▶ _Information supplied_:
^^^^

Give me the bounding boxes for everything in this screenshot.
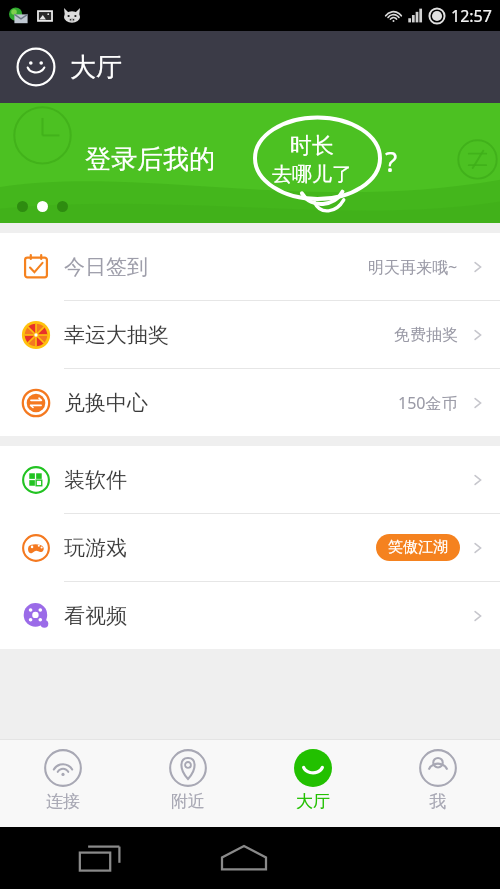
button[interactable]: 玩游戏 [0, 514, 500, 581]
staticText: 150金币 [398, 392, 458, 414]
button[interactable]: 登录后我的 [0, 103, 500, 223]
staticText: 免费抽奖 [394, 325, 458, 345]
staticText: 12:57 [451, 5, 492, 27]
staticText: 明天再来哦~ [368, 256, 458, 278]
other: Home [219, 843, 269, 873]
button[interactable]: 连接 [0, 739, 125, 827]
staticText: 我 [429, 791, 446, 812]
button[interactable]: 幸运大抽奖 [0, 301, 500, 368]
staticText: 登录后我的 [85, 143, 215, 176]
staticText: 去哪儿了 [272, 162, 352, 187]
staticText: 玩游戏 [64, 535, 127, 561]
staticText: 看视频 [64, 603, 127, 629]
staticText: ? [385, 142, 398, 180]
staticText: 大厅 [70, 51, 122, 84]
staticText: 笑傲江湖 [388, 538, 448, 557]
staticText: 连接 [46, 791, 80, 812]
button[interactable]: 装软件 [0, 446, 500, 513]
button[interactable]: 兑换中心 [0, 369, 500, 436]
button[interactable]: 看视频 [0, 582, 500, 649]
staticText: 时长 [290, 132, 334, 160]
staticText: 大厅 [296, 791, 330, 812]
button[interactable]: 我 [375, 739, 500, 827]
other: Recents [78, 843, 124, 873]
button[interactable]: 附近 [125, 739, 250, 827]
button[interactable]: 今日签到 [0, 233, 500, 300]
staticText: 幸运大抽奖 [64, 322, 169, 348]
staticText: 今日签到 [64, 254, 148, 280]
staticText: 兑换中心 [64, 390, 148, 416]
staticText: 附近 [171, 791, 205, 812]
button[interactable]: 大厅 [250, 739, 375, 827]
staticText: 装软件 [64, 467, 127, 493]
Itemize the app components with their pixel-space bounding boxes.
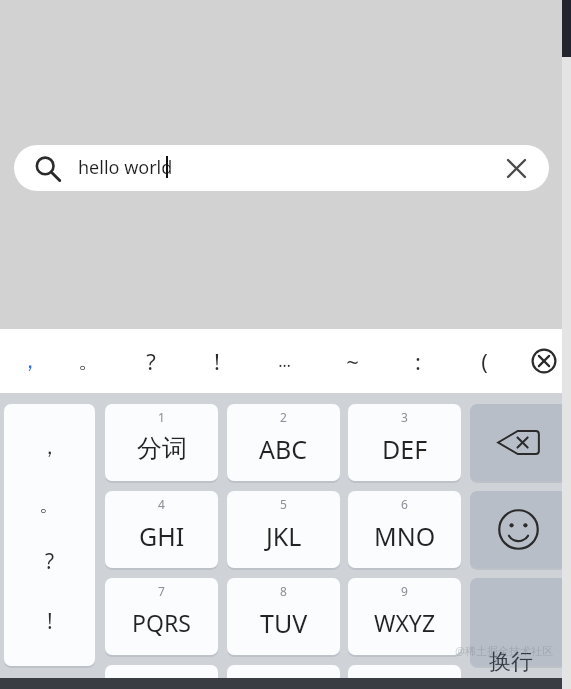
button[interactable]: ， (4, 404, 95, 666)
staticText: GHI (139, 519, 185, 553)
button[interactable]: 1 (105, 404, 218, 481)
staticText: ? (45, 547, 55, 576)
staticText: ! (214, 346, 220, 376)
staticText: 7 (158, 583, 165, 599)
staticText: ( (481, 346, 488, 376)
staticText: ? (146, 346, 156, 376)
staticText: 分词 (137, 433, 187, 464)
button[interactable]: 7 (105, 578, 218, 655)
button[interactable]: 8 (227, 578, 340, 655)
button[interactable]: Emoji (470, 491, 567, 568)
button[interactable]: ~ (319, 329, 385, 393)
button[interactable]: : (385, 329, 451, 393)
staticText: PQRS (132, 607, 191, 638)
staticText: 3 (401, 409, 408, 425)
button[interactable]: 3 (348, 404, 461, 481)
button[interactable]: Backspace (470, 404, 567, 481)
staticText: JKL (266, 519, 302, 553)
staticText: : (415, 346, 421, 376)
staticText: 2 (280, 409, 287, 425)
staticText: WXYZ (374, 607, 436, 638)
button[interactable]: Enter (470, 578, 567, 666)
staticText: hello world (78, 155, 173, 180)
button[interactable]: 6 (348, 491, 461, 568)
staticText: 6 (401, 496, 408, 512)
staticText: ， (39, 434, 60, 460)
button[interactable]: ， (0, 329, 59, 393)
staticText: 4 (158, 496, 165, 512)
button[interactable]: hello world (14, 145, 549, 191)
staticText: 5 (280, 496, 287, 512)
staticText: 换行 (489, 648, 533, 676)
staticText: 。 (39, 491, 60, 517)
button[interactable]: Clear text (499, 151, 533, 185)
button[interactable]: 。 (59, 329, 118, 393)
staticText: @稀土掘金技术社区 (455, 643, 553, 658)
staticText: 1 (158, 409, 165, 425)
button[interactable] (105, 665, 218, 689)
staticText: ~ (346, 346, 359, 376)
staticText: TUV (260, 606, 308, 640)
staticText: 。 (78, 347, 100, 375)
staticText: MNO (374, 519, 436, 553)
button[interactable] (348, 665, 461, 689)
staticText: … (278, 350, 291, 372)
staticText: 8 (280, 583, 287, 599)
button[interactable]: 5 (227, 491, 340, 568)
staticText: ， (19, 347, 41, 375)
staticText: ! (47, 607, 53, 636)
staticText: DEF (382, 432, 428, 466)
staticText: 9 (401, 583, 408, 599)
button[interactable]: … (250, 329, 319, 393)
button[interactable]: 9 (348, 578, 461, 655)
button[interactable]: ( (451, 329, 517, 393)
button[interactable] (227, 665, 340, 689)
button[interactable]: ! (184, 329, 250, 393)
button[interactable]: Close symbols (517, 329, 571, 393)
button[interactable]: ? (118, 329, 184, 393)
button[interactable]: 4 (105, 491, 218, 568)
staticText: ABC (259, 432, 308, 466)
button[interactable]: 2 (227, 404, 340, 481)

^^^^

▶ _Problem description_: Nothing but an exact copy of the data, without pictures, should be returned.

▶ _Exercise result_:
Give me the bounding boxes for everything in this screenshot.
button[interactable]: 玩游戏 [0, 514, 500, 581]
staticText: 150金币 [398, 392, 458, 414]
button[interactable]: 登录后我的 [0, 103, 500, 223]
staticText: 免费抽奖 [394, 325, 458, 345]
staticText: 12:57 [451, 5, 492, 27]
staticText: 明天再来哦~ [368, 256, 458, 278]
other: Home [219, 843, 269, 873]
button[interactable]: 连接 [0, 739, 125, 827]
staticText: 我 [429, 791, 446, 812]
button[interactable]: 幸运大抽奖 [0, 301, 500, 368]
staticText: 登录后我的 [85, 143, 215, 176]
staticText: 去哪儿了 [272, 162, 352, 187]
staticText: 玩游戏 [64, 535, 127, 561]
staticText: 看视频 [64, 603, 127, 629]
staticText: ? [385, 142, 398, 180]
staticText: 大厅 [70, 51, 122, 84]
staticText: 笑傲江湖 [388, 538, 448, 557]
staticText: 连接 [46, 791, 80, 812]
button[interactable]: 装软件 [0, 446, 500, 513]
button[interactable]: 兑换中心 [0, 369, 500, 436]
button[interactable]: 看视频 [0, 582, 500, 649]
staticText: 时长 [290, 132, 334, 160]
staticText: 大厅 [296, 791, 330, 812]
button[interactable]: 我 [375, 739, 500, 827]
other: Recents [78, 843, 124, 873]
button[interactable]: 附近 [125, 739, 250, 827]
button[interactable]: 今日签到 [0, 233, 500, 300]
staticText: 幸运大抽奖 [64, 322, 169, 348]
staticText: 今日签到 [64, 254, 148, 280]
staticText: 兑换中心 [64, 390, 148, 416]
staticText: 附近 [171, 791, 205, 812]
button[interactable]: 大厅 [250, 739, 375, 827]
staticText: 装软件 [64, 467, 127, 493]
Itemize the app components with their pixel-space bounding boxes.
button[interactable]: ， (4, 404, 95, 666)
staticText: GHI (139, 519, 185, 553)
button[interactable]: 1 (105, 404, 218, 481)
staticText: ? (45, 547, 55, 576)
staticText: ! (214, 346, 220, 376)
staticText: 7 (158, 583, 165, 599)
staticText: ( (481, 346, 488, 376)
staticText: ? (146, 346, 156, 376)
staticText: 分词 (137, 433, 187, 464)
button[interactable]: 7 (105, 578, 218, 655)
button[interactable]: 8 (227, 578, 340, 655)
button[interactable]: Emoji (470, 491, 567, 568)
button[interactable]: ~ (319, 329, 385, 393)
button[interactable]: : (385, 329, 451, 393)
staticText: PQRS (132, 607, 191, 638)
staticText: 3 (401, 409, 408, 425)
button[interactable]: 3 (348, 404, 461, 481)
button[interactable]: Backspace (470, 404, 567, 481)
staticText: JKL (266, 519, 302, 553)
staticText: : (415, 346, 421, 376)
staticText: 2 (280, 409, 287, 425)
staticText: WXYZ (374, 607, 436, 638)
button[interactable]: Enter (470, 578, 567, 666)
staticText: hello world (78, 155, 173, 180)
button[interactable]: 6 (348, 491, 461, 568)
staticText: 6 (401, 496, 408, 512)
staticText: ， (39, 434, 60, 460)
button[interactable]: ， (0, 329, 59, 393)
staticText: 4 (158, 496, 165, 512)
button[interactable]: hello world (14, 145, 549, 191)
staticText: 5 (280, 496, 287, 512)
staticText: 换行 (489, 648, 533, 676)
staticText: 。 (39, 491, 60, 517)
button[interactable]: Clear text (499, 151, 533, 185)
button[interactable]: 。 (59, 329, 118, 393)
staticText: @稀土掘金技术社区 (455, 643, 553, 658)
staticText: 1 (158, 409, 165, 425)
button[interactable] (105, 665, 218, 689)
staticText: ~ (346, 346, 359, 376)
staticText: TUV (260, 606, 308, 640)
staticText: 。 (78, 347, 100, 375)
staticText: MNO (374, 519, 436, 553)
button[interactable] (348, 665, 461, 689)
staticText: … (278, 350, 291, 372)
staticText: 8 (280, 583, 287, 599)
button[interactable]: 5 (227, 491, 340, 568)
staticText: ， (19, 347, 41, 375)
staticText: ! (47, 607, 53, 636)
staticText: DEF (382, 432, 428, 466)
staticText: 9 (401, 583, 408, 599)
button[interactable]: … (250, 329, 319, 393)
button[interactable]: 9 (348, 578, 461, 655)
button[interactable]: ( (451, 329, 517, 393)
button[interactable] (227, 665, 340, 689)
button[interactable]: ! (184, 329, 250, 393)
button[interactable]: Close symbols (517, 329, 571, 393)
button[interactable]: ? (118, 329, 184, 393)
button[interactable]: 4 (105, 491, 218, 568)
staticText: ABC (259, 432, 308, 466)
button[interactable]: 2 (227, 404, 340, 481)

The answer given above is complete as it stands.